↓

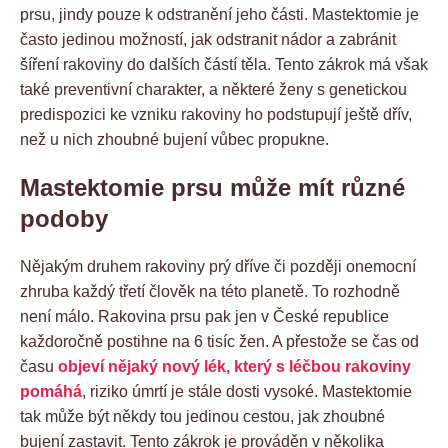
prsu, jindy pouze k odstranění jeho části. Mastektomie je
často jedinou možností, jak odstranit nádor a zabránit
šíření rakoviny do dalších částí těla. Tento zákrok má však
také preventivní charakter, a některé ženy s genetickou
predispozici ke vzniku rakoviny ho podstupují ještě dřív,
než u nich zhoubné bujení vůbec propukne.
Mastektomie prsu může mít různé
podoby
Nějakým druhem rakoviny prý dříve či později onemocní
zhruba každý třetí člověk na této planetě. To rozhodně
není málo. Rakovina prsu pak jen v České republice
každoročně postihne na 6 tisíc žen. A přestože se čas od
času
objeví nějaký nový lék, který s léčbou rakoviny
pomáhá
, riziko úmrtí je stále dosti vysoké. Mastektomie
tak může být někdy tou jedinou cestou, jak zhoubné
bujení zastavit. Tento zákrok je prováděn v několika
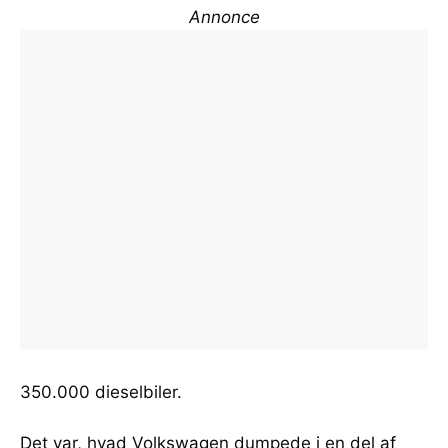
Annonce
350.000 dieselbiler.
Det var, hvad Volkswagen dumpede i en del af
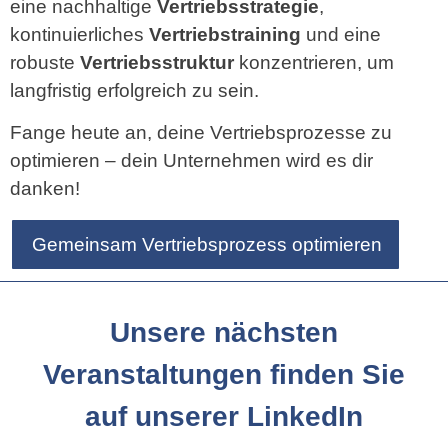
eine nachhaltige
Vertriebsstrategie
,
kontinuierliches
Vertriebstraining
und eine
robuste
Vertriebsstruktur
konzentrieren, um
langfristig erfolgreich zu sein.
Fange heute an, deine Vertriebsprozesse zu
optimieren – dein Unternehmen wird es dir
danken!
Gemeinsam Vertriebsprozess optimieren
Unsere nächsten
Veranstaltungen finden Sie
auf unserer LinkedIn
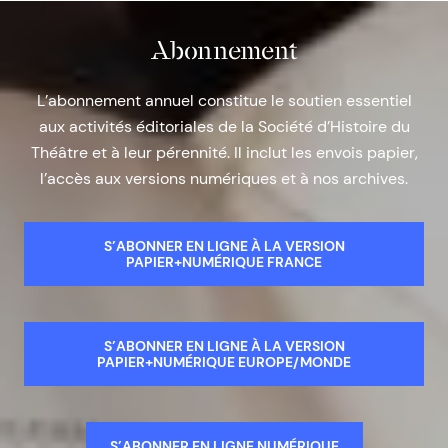
Abonnement
L’abonnement annuel constitue le soutien essentiel
aux activités éditoriales de la Société d’Histoire du
Théâtre et à leur pérennité. Il inclut les envois papier,
l’accès aux versions numériques et à nos archives.
S’ABONNER EN LIGNE À LA VERSION
PAPIER+NUMÉRIQUE FRANCE
S’ABONNER EN LIGNE À LA VERSION
PAPIER+NUMÉRIQUE EUROPE/MONDE
S’ABONNER EN LIGNE NUMÉRIQUE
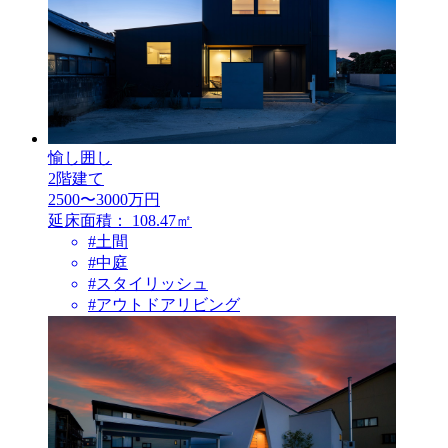
愉し囲し
2階建て
2500〜3000万円
延床面積：
108.47㎡
#土間
#中庭
#スタイリッシュ
#アウトドアリビング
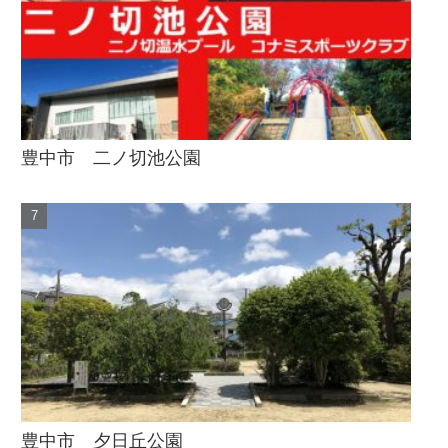
豊中市 二ノ切池公園
豊中市 夕日丘公園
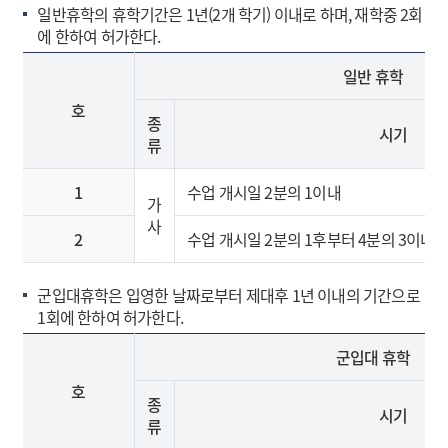
일반휴학의 휴학기간은 1년(2개 학기) 이내로 하며, 재학중 2회
에 한하여 허가한다.
일반 휴학
호
종
시기
류
1
수업 개시일 2분의 1이내
가
사
2
수업 개시일 2분의 1후부터 4분의 3이내
군입대휴학은 입영한 날짜로부터 제대후 1년 이내의 기간으로
1회에 한하여 허가한다.
군입대 휴학
호
종
시기
류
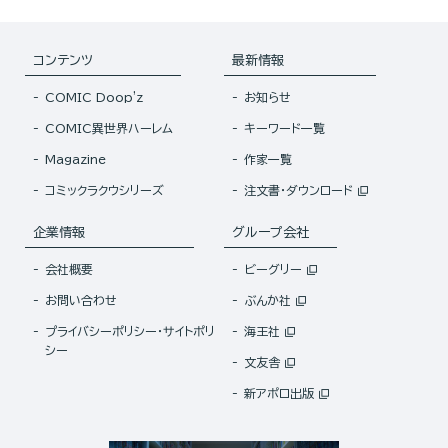
コンテンツ
最新情報
COMIC Doop'z
お知らせ
COMIC異世界ハーレム
キーワード一覧
Magazine
作家一覧
コミックラクウシリーズ
注文書・ダウンロード
企業情報
グループ会社
会社概要
ビーグリー
お問い合わせ
ぶんか社
プライバシーポリシー・サイトポリ
海王社
シー
文友舎
新アポロ出版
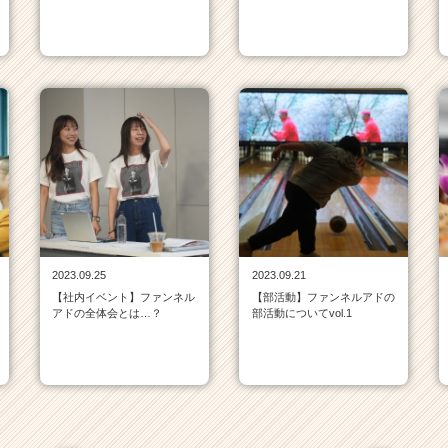
2023.09.25
2023.09.21
【社内イベント】ファンネル
【部活動】ファンネルアドの
アドの全体会とは…？
部活動についてvol.1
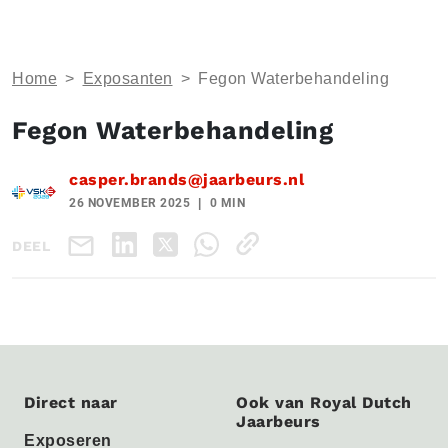
Home
>
Exposanten
>
Fegon Waterbehandeling
Fegon Waterbehandeling
casper.brands@jaarbeurs.nl
26 NOVEMBER 2025
0 MIN
DEEL
Direct naar
Ook van Royal Dutch
Jaarbeurs
Exposeren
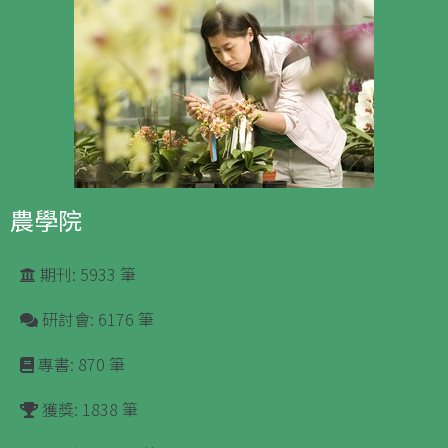
農學院
期刊: 5933 筆
研討會: 6176 筆
專書: 870 筆
獲獎: 1838 筆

↑

#### ACTIVITY:
When you retype the listing above, keep each line exactly as written and drop the pictures.

#### ANSWER BOX:
prsu, jindy pouze k odstranění jeho části. Mastektomie je
často jedinou možností, jak odstranit nádor a zabránit
šíření rakoviny do dalších částí těla. Tento zákrok má však
také preventivní charakter, a některé ženy s genetickou
predispozici ke vzniku rakoviny ho podstupují ještě dřív,
než u nich zhoubné bujení vůbec propukne.
Mastektomie prsu může mít různé
podoby
Nějakým druhem rakoviny prý dříve či později onemocní
zhruba každý třetí člověk na této planetě. To rozhodně
není málo. Rakovina prsu pak jen v České republice
každoročně postihne na 6 tisíc žen. A přestože se čas od
času
objeví nějaký nový lék, který s léčbou rakoviny
pomáhá
, riziko úmrtí je stále dosti vysoké. Mastektomie
tak může být někdy tou jedinou cestou, jak zhoubné
bujení zastavit. Tento zákrok je prováděn v několika
Annonce
350.000 dieselbiler.
Det var, hvad Volkswagen dumpede i en del af
eine nachhaltige
Vertriebsstrategie
,
kontinuierliches
Vertriebstraining
und eine
robuste
Vertriebsstruktur
konzentrieren, um
langfristig erfolgreich zu sein.
Fange heute an, deine Vertriebsprozesse zu
optimieren – dein Unternehmen wird es dir
danken!
Gemeinsam Vertriebsprozess optimieren
Unsere nächsten
Veranstaltungen finden Sie
auf unserer LinkedIn
Abonnement
L’abonnement annuel constitue le soutien essentiel
aux activités éditoriales de la Société d’Histoire du
Théâtre et à leur pérennité. Il inclut les envois papier,
l’accès aux versions numériques et à nos archives.
S’ABONNER EN LIGNE À LA VERSION
PAPIER+NUMÉRIQUE FRANCE
S’ABONNER EN LIGNE À LA VERSION
PAPIER+NUMÉRIQUE EUROPE/MONDE
S’ABONNER EN LIGNE NUMÉRIQUE
愉し囲し
2階建て
2500〜3000万円
延床面積：
108.47㎡
#土間
#中庭
#スタイリッシュ
#アウトドアリビング
豊中市 二ノ切池公園
豊中市 夕日丘公園
일반휴학의 휴학기간은 1년(2개 학기) 이내로 하며, 재학중 2회
에 한하여 허가한다.
일반 휴학
호
종
시기
류
1
수업 개시일 2분의 1이내
가
사
2
수업 개시일 2분의 1후부터 4분의 3이내
군입대휴학은 입영한 날짜로부터 제대후 1년 이내의 기간으로
1회에 한하여 허가한다.
군입대 휴학
호
종
시기
류
コンテンツ
最新情報
COMIC Doop'z
お知らせ
COMIC異世界ハーレム
キーワード一覧
Magazine
作家一覧
コミックラクウシリーズ
注文書・ダウンロード
企業情報
グループ会社
会社概要
ビーグリー
お問い合わせ
ぶんか社
プライバシーポリシー・サイトポリ
海王社
シー
文友舎
新アポロ出版
2023.09.25
2023.09.21
【社内イベント】ファンネル
【部活動】ファンネルアドの
アドの全体会とは…？
部活動についてvol.1
Home
>
Exposanten
>
Fegon Waterbehandeling
Fegon Waterbehandeling
casper.brands@jaarbeurs.nl
26 NOVEMBER 2025
0 MIN
DEEL
Direct naar
Ook van Royal Dutch
Jaarbeurs
Exposeren
農學院
期刊: 5933 筆
研討會: 6176 筆
專書: 870 筆
獲獎: 1838 筆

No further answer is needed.